Cite this article: Souleymane Nimagan et al. Facteurs prédictifs de l’échec de traitement antituberculeux en Guinée Conakry. Pan African Medical Journal. 2015;22:146. [doi: 10.11604/pamj.2015.22.146.7216]
Available online at: https://www.panafrican-med-journal.com//content/article/22/146/full
Facteurs prédictifs de l’échec de traitement antituberculeux en Guinée Conakry
Souleymane Nimagan1,&, Regis Gothard Bopaka2, Mamadou Mouctar Diallo1, Boubacar Djelo Diallo1, Mamadou Bailo Diallo1, Oumou Younoussa Sow1
1Service de Pneumo-Phtisiologie de Ignace Deen, Guinée Conakry, 2Service de Pneumologie CHU de Brazzaville, Brazzaville, Congo
&Auteur correspondant
Souleymane Nimagan, Service de Pneumo-Phtisiologie de Ignace Deen, Guinée Conakry
La tuberculose est un véritable problème de santé publique. C'est une maladie guérissable et cette guérison passe par une bonne prise en charge thérapeutique. Il arrive parfois on assiste à l'échec thérapeutique, d'où l'intérêt de notre étude portant sur les facteurs prédictifs de ses échecs. Dans l'espace d'une année sur 1300 cas de tuberculose toute forme confondue, 700 cas de tuberculose pulmonaire à microscopie positive ont été répertorié dont 100 cas transférés. La tranche d'âge de 15-25 ans a été la plus touchée avec un sexe-ratio de 2 en faveur des hommes et 41,66% de nos malades ont été les ouvriers suivis de 20,83% des commerçants. La majorité de nos patients provenait de Conakry soit 99, 5%. Sur 600 patients suivis les nouveaux cas représentaient 83,33% et l'échec thérapeutique représentait 12 cas soit 2%. L'interruption du traitement représente le principal facteur de l'échec. Les facteurs qui ont influencé la régularité des malades au traitement ont été multiples. Des facteurs liés à l'organisation du système de santé, la rupture des médicaments antituberculeux, l'éducation sanitaire insuffisante, les contraintes de la supervision du traitement, l'implication insuffisante et la vente des médicaments par le personnel de santé. Des facteurs liés aux patients eux-mêmes, la crainte de perte d'emploi, les contraintes financières. Les renforcements de l'organisation du système sanitaire et l'éducation thérapeutiques pourront réduire le taux d'échec du traitement antituberculeux. L'amélioration de la qualité de la prise en charge des malades en situation d'échec devrait passer par une culture systématique des expectorations avec antibiogramme.
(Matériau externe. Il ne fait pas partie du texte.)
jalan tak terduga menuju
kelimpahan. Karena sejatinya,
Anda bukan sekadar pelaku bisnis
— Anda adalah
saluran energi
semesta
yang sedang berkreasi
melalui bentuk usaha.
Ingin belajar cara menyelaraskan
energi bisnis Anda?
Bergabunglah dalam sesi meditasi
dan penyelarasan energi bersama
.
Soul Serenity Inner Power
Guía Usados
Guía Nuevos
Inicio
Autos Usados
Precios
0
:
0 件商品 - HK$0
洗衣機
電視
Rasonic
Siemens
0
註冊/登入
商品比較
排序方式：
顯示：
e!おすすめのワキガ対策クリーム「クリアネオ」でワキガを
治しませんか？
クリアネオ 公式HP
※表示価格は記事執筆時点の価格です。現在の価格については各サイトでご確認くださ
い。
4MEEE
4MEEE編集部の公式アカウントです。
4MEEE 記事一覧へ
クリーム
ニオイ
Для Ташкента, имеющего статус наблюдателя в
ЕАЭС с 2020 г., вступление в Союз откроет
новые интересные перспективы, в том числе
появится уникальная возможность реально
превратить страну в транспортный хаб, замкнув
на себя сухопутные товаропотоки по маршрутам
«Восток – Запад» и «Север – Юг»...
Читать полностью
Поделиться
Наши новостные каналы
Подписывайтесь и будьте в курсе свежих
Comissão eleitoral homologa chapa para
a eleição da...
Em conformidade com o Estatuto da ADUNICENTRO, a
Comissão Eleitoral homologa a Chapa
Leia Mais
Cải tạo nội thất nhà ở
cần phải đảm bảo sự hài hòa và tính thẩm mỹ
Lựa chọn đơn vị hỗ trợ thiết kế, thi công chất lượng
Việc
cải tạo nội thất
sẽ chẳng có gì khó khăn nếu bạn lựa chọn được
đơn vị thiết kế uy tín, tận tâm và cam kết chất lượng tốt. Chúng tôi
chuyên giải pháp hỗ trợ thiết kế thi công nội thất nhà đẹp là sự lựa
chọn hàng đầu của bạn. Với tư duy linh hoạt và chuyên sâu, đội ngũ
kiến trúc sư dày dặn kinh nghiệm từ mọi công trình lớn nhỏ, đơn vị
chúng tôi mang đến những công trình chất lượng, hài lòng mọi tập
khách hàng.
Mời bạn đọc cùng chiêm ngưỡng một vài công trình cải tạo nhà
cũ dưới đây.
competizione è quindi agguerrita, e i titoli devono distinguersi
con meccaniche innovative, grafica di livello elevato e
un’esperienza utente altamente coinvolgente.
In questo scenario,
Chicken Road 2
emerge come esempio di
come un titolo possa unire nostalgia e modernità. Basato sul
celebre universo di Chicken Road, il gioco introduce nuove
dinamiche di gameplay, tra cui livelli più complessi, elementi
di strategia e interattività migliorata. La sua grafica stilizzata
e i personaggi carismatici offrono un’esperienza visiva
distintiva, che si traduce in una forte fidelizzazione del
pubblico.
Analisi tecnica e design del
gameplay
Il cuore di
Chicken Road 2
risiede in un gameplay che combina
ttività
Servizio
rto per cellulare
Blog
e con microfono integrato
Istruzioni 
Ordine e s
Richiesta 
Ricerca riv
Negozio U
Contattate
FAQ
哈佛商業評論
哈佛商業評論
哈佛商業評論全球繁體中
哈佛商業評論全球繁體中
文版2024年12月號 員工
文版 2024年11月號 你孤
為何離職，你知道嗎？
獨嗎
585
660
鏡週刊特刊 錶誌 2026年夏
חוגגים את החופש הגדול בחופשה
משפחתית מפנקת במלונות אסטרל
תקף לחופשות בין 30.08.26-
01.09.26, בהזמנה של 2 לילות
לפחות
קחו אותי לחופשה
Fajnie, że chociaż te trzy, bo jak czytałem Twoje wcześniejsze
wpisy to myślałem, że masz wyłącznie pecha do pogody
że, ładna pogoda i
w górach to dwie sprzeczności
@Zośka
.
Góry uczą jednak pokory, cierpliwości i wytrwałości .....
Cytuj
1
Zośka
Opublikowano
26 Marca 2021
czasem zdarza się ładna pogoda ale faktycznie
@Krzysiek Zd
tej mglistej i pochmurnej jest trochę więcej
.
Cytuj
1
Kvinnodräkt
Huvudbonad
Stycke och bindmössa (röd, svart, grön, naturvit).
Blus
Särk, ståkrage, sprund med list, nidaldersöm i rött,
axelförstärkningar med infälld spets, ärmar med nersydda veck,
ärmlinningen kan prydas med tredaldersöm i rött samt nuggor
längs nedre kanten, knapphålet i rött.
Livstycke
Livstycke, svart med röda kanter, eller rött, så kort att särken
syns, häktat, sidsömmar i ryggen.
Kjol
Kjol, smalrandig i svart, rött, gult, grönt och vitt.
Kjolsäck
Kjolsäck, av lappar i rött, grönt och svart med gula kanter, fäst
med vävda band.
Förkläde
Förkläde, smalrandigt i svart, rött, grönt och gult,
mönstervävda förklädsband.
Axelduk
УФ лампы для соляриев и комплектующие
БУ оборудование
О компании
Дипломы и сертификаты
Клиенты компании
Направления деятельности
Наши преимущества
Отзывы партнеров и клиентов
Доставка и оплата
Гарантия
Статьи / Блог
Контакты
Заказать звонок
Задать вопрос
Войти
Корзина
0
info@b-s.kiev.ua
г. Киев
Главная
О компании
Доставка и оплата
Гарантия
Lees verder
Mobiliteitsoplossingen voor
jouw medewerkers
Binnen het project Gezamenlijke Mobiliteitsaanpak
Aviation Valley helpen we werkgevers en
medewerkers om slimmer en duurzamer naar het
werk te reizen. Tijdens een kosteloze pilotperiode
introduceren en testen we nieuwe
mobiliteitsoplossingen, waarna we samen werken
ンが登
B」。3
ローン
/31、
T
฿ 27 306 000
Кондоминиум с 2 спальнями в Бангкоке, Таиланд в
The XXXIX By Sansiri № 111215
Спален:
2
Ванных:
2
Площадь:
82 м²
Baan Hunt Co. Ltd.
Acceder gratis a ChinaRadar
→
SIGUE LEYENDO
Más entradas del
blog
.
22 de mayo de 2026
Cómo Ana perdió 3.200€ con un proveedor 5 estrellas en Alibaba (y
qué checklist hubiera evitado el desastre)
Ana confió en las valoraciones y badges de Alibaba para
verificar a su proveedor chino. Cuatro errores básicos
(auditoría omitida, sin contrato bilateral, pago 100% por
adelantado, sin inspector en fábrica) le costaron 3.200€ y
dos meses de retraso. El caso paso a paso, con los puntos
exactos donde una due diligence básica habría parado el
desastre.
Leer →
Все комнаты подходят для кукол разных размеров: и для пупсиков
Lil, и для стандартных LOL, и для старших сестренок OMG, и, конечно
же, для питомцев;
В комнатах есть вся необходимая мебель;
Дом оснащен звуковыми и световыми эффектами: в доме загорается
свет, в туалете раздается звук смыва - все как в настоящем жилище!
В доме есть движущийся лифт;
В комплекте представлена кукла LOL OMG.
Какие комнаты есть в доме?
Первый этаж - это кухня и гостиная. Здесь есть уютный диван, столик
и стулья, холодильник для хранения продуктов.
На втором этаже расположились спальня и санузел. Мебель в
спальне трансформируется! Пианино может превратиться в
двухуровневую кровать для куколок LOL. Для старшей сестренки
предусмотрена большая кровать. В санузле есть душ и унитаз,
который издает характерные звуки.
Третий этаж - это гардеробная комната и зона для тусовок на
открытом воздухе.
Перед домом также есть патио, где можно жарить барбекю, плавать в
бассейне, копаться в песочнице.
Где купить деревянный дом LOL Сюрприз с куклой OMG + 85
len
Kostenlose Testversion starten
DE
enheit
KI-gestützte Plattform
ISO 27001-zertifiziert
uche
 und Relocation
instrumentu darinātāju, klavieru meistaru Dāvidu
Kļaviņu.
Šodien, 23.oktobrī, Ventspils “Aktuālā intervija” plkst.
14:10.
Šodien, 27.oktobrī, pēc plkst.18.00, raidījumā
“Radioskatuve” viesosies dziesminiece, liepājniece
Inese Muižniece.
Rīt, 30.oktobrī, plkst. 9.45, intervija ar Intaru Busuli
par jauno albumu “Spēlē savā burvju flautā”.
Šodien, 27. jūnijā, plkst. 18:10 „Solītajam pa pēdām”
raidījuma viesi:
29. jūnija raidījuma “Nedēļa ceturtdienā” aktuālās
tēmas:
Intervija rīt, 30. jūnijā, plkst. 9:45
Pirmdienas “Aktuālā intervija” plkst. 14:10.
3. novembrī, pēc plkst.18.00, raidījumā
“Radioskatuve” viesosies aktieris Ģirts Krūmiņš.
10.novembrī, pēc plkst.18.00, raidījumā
La tuberculose est une maladie contagieuse causée par le mycobacterium tuberculosis. Elle se propage par voie aérienne. Il s'agit d'un véritable problème de santé publique. Selon les estimations de l'Organisation Mondiale de la Santé (OMS), près de 9,4 millions de nouveaux cas de tuberculose ont été déclarés et près de 1,7 millions de patients sont décédés [1]. Cependant, des problèmes thérapeutiques sont rencontrés et parmi eux l'échec du traitement antituberculeux [2-4]. Le taux d'échec de traitement anti tuberculeux en Guinée est passé de 1% en 2004 à 2% en 2011 [4]. En Guinée il y'a peu de données relatives aux facteurs prédictifs de l'échec de traitement antituberculeux. Cette croissance progressive avec le risque de survenue d'une tuberculose multi résistante, est une des raisons qui nous a motivé le choix de notre travail.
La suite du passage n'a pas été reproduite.